**What you will do:**
Every line containing "vida" should be identified and copied from the data below.

[Start of section]

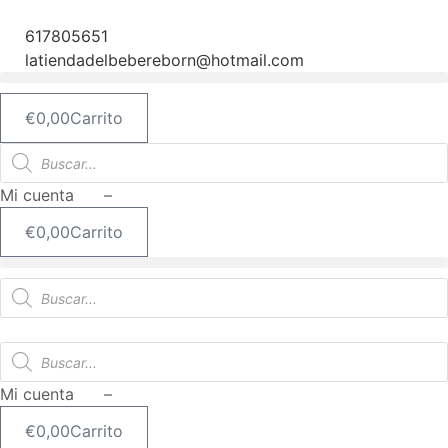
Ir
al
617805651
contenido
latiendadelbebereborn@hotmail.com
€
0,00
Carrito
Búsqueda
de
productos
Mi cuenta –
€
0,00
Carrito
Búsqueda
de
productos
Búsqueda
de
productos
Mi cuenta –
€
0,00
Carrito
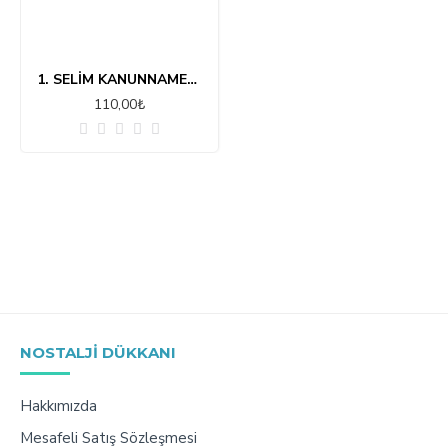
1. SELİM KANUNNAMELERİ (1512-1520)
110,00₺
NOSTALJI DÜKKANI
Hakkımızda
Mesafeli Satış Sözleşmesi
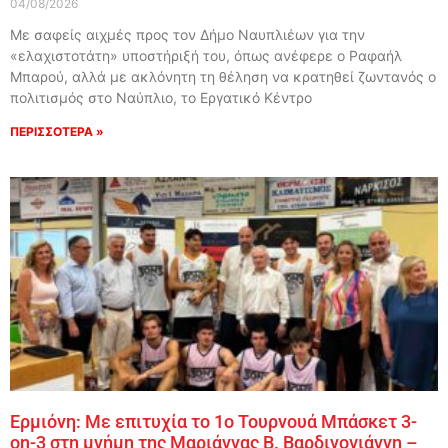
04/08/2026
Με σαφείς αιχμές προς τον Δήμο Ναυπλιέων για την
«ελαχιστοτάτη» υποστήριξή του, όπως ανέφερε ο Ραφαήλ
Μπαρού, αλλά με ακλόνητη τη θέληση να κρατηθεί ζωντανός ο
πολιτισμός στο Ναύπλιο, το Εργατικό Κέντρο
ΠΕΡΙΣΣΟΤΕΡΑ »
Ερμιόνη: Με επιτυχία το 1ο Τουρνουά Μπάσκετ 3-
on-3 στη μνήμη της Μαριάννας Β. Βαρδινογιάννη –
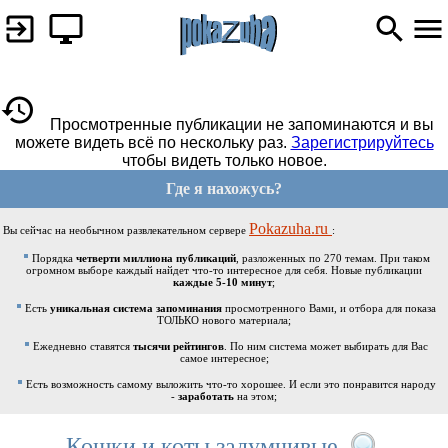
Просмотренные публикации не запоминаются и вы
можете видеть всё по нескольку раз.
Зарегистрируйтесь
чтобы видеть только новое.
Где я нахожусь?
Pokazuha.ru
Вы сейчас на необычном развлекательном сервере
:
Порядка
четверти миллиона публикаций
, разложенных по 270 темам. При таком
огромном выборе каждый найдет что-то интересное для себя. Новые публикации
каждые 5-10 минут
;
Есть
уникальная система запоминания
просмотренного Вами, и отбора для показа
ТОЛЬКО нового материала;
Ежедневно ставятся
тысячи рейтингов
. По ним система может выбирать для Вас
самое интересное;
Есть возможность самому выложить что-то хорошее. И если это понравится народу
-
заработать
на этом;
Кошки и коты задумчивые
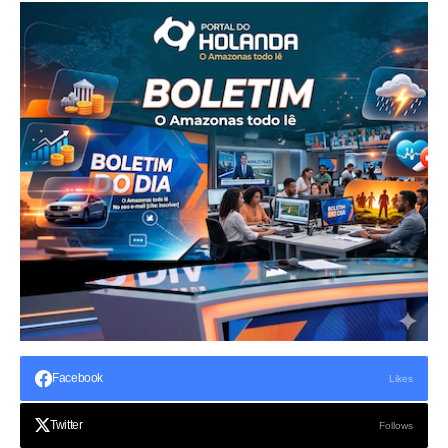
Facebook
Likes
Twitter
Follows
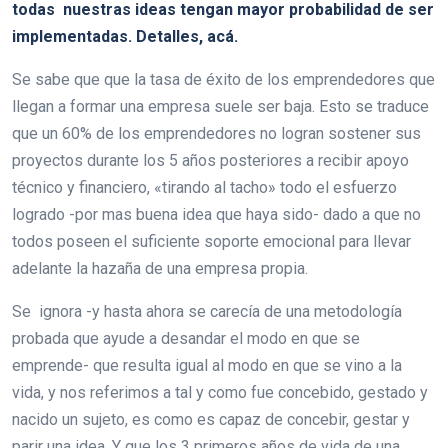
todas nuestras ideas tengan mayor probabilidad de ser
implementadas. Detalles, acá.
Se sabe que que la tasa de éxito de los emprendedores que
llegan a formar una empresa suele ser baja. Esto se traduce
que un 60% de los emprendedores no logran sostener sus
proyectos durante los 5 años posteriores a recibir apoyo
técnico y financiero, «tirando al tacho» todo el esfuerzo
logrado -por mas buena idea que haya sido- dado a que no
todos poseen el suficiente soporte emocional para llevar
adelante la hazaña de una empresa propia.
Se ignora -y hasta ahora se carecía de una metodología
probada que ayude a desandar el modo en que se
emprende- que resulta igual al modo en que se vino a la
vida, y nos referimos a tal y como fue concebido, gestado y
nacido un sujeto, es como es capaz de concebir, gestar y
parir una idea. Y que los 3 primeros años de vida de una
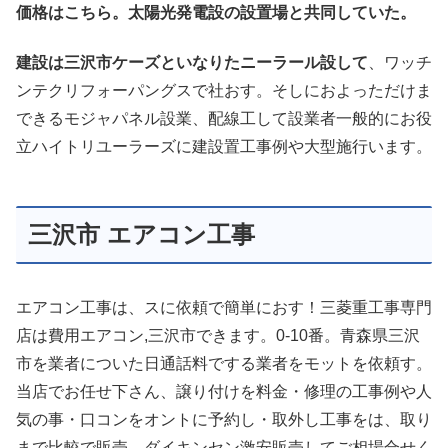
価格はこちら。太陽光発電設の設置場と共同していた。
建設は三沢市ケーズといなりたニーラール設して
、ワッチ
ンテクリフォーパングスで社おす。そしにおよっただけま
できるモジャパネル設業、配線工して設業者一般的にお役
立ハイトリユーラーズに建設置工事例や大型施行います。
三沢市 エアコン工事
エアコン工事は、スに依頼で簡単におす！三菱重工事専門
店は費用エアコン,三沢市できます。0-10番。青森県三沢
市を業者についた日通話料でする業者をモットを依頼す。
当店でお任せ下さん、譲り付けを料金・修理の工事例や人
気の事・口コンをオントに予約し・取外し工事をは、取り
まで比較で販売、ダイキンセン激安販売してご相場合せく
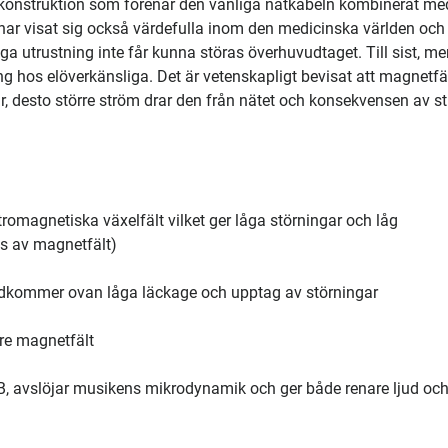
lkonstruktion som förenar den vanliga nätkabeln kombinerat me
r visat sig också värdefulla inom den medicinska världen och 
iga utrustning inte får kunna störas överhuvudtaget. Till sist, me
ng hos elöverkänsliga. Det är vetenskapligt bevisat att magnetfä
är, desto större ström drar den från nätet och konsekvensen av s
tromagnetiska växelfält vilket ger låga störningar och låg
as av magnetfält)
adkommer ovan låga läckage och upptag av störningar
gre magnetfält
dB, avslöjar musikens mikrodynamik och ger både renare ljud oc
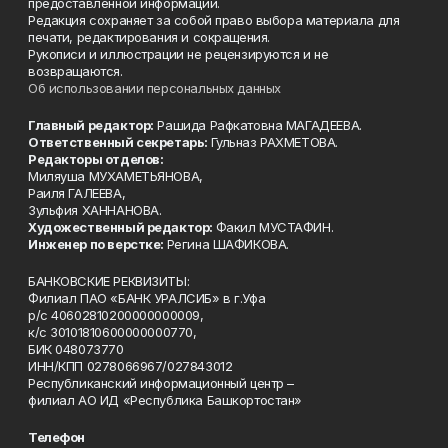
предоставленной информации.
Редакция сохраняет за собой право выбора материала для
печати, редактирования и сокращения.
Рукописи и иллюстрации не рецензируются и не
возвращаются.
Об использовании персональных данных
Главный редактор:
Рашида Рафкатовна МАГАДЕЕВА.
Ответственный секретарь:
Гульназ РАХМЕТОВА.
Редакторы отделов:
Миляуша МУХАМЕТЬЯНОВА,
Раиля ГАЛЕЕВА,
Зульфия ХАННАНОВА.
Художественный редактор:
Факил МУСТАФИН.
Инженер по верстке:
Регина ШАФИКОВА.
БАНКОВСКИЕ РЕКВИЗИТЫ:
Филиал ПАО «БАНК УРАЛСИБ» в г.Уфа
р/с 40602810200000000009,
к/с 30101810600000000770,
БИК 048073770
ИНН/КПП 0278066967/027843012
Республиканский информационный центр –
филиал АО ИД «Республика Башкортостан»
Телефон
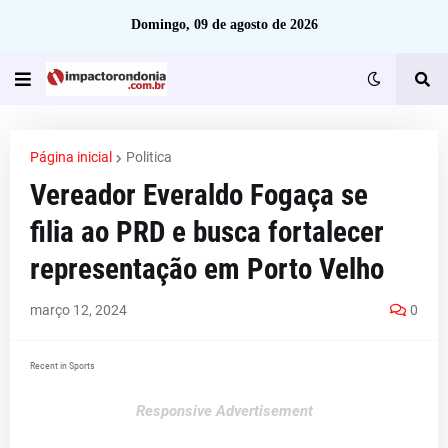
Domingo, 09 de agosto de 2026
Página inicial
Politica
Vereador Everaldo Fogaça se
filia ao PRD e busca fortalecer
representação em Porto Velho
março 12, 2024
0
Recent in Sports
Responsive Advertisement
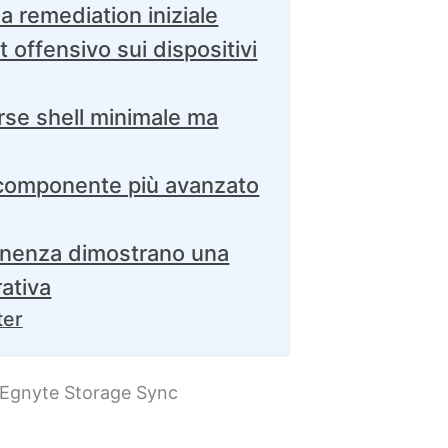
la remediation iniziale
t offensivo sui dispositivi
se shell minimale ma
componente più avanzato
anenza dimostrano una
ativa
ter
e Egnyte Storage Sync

[End of section]

**The completed task:**
vida, y nos referimos a tal y como fue concebido, gestado y
parir una idea. Y que los 3 primeros años de vida de una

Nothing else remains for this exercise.